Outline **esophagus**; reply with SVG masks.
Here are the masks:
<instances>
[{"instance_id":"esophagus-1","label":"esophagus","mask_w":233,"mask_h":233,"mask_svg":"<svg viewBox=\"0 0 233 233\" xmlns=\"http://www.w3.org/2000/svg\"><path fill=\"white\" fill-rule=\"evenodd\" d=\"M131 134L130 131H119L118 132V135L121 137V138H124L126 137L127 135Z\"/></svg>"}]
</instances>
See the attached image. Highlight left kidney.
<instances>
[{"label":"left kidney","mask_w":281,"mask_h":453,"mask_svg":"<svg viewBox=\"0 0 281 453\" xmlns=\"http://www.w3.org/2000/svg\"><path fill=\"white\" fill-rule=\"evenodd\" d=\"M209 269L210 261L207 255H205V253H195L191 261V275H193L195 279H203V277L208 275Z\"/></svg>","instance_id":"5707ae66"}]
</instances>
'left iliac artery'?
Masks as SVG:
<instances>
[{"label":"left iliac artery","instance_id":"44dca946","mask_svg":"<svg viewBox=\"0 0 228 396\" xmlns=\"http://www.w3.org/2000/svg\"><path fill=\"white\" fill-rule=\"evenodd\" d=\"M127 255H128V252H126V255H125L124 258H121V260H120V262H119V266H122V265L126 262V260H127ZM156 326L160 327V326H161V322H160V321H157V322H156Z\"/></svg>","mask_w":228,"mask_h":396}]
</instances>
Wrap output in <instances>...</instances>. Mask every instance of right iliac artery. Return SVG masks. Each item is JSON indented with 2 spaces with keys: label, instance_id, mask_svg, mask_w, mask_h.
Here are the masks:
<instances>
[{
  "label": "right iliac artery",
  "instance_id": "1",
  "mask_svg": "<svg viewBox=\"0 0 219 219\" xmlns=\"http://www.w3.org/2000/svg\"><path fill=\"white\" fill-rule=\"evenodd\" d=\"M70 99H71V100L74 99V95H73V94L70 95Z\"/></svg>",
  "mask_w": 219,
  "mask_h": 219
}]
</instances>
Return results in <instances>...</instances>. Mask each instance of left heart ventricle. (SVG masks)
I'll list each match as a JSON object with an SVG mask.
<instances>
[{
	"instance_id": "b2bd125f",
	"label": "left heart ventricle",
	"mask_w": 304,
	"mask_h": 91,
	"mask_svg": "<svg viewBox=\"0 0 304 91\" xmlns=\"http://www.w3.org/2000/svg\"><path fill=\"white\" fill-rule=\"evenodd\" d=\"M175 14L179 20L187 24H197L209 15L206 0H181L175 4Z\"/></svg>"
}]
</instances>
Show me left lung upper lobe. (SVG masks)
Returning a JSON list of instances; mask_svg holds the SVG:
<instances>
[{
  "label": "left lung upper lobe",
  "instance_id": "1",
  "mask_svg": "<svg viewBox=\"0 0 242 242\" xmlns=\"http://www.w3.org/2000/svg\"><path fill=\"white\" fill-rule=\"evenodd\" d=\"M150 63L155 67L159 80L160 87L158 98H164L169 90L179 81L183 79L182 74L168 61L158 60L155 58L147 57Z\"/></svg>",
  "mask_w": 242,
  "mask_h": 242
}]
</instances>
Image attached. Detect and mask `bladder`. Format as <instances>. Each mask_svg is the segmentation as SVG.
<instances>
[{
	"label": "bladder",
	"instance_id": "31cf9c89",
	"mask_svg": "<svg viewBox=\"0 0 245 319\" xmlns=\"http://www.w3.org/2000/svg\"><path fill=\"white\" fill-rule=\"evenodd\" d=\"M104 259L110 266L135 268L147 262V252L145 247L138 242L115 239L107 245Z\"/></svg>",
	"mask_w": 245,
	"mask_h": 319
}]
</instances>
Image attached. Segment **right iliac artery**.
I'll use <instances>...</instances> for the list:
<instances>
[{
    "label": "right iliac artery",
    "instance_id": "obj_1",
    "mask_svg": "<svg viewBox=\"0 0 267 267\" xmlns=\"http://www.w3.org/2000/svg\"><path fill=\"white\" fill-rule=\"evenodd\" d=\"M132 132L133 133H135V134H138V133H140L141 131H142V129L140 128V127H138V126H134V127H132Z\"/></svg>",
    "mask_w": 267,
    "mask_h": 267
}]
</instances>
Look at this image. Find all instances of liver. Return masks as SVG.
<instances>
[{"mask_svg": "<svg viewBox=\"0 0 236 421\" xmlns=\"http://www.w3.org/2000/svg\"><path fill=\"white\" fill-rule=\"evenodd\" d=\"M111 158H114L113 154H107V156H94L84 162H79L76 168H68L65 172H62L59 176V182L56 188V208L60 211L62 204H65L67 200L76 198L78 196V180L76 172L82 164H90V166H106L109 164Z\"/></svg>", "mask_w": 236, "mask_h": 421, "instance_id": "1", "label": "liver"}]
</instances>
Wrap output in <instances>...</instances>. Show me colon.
——————
- Assignment: Transcription of the listing must be exact and complete.

- Answer to this problem:
Outline **esophagus**; reply with SVG masks.
Here are the masks:
<instances>
[{"instance_id":"esophagus-1","label":"esophagus","mask_w":233,"mask_h":233,"mask_svg":"<svg viewBox=\"0 0 233 233\" xmlns=\"http://www.w3.org/2000/svg\"><path fill=\"white\" fill-rule=\"evenodd\" d=\"M131 134L130 131H119L118 132V135L121 137V138H124L126 137L127 135Z\"/></svg>"}]
</instances>
See the attached image. Highlight left kidney.
<instances>
[{"label":"left kidney","mask_w":281,"mask_h":453,"mask_svg":"<svg viewBox=\"0 0 281 453\" xmlns=\"http://www.w3.org/2000/svg\"><path fill=\"white\" fill-rule=\"evenodd\" d=\"M209 269L210 261L207 255H205V253H195L191 261V275H193L195 279H203V277L208 275Z\"/></svg>","instance_id":"5707ae66"}]
</instances>
'left iliac artery'?
Masks as SVG:
<instances>
[{"label":"left iliac artery","instance_id":"44dca946","mask_svg":"<svg viewBox=\"0 0 228 396\" xmlns=\"http://www.w3.org/2000/svg\"><path fill=\"white\" fill-rule=\"evenodd\" d=\"M127 255H128V252H126V255H125L124 258H121V260H120V262H119V266H122V265L126 262V260H127ZM156 326L160 327V326H161V322H160V321H157V322H156Z\"/></svg>","mask_w":228,"mask_h":396}]
</instances>
Wrap output in <instances>...</instances>. Mask every instance of right iliac artery. Return SVG masks. Each item is JSON indented with 2 spaces with keys: label, instance_id, mask_svg, mask_w, mask_h.
Here are the masks:
<instances>
[{
  "label": "right iliac artery",
  "instance_id": "1",
  "mask_svg": "<svg viewBox=\"0 0 219 219\" xmlns=\"http://www.w3.org/2000/svg\"><path fill=\"white\" fill-rule=\"evenodd\" d=\"M70 99H71V100L74 99V95H73V94L70 95Z\"/></svg>",
  "mask_w": 219,
  "mask_h": 219
}]
</instances>
Return results in <instances>...</instances>. Mask each instance of left heart ventricle. (SVG masks)
I'll list each match as a JSON object with an SVG mask.
<instances>
[{
	"instance_id": "b2bd125f",
	"label": "left heart ventricle",
	"mask_w": 304,
	"mask_h": 91,
	"mask_svg": "<svg viewBox=\"0 0 304 91\" xmlns=\"http://www.w3.org/2000/svg\"><path fill=\"white\" fill-rule=\"evenodd\" d=\"M175 14L179 20L187 24H197L209 15L206 0H181L175 4Z\"/></svg>"
}]
</instances>
Show me left lung upper lobe. (SVG masks)
Returning a JSON list of instances; mask_svg holds the SVG:
<instances>
[{
  "label": "left lung upper lobe",
  "instance_id": "1",
  "mask_svg": "<svg viewBox=\"0 0 242 242\" xmlns=\"http://www.w3.org/2000/svg\"><path fill=\"white\" fill-rule=\"evenodd\" d=\"M150 63L155 67L159 80L160 87L158 98H164L169 90L179 81L183 79L182 74L168 61L158 60L155 58L147 57Z\"/></svg>",
  "mask_w": 242,
  "mask_h": 242
}]
</instances>
Image attached. Detect and mask `bladder`. Format as <instances>. Each mask_svg is the segmentation as SVG.
<instances>
[{
	"label": "bladder",
	"instance_id": "31cf9c89",
	"mask_svg": "<svg viewBox=\"0 0 245 319\" xmlns=\"http://www.w3.org/2000/svg\"><path fill=\"white\" fill-rule=\"evenodd\" d=\"M104 259L110 266L135 268L147 262V252L145 247L138 242L115 239L107 245Z\"/></svg>",
	"mask_w": 245,
	"mask_h": 319
}]
</instances>
Image attached. Segment **right iliac artery**.
I'll use <instances>...</instances> for the list:
<instances>
[{
    "label": "right iliac artery",
    "instance_id": "obj_1",
    "mask_svg": "<svg viewBox=\"0 0 267 267\" xmlns=\"http://www.w3.org/2000/svg\"><path fill=\"white\" fill-rule=\"evenodd\" d=\"M132 132L133 133H135V134H138V133H140L141 131H142V129L140 128V127H138V126H134V127H132Z\"/></svg>",
    "mask_w": 267,
    "mask_h": 267
}]
</instances>
Look at this image. Find all instances of liver. Return masks as SVG.
<instances>
[{"mask_svg": "<svg viewBox=\"0 0 236 421\" xmlns=\"http://www.w3.org/2000/svg\"><path fill=\"white\" fill-rule=\"evenodd\" d=\"M111 158H114L113 154H107V156H94L84 162H79L76 168H68L65 172H62L59 176V182L56 188V208L60 211L62 204H65L67 200L76 198L78 196V180L76 172L82 164H90V166H106L109 164Z\"/></svg>", "mask_w": 236, "mask_h": 421, "instance_id": "1", "label": "liver"}]
</instances>
Wrap output in <instances>...</instances>. Show me colon.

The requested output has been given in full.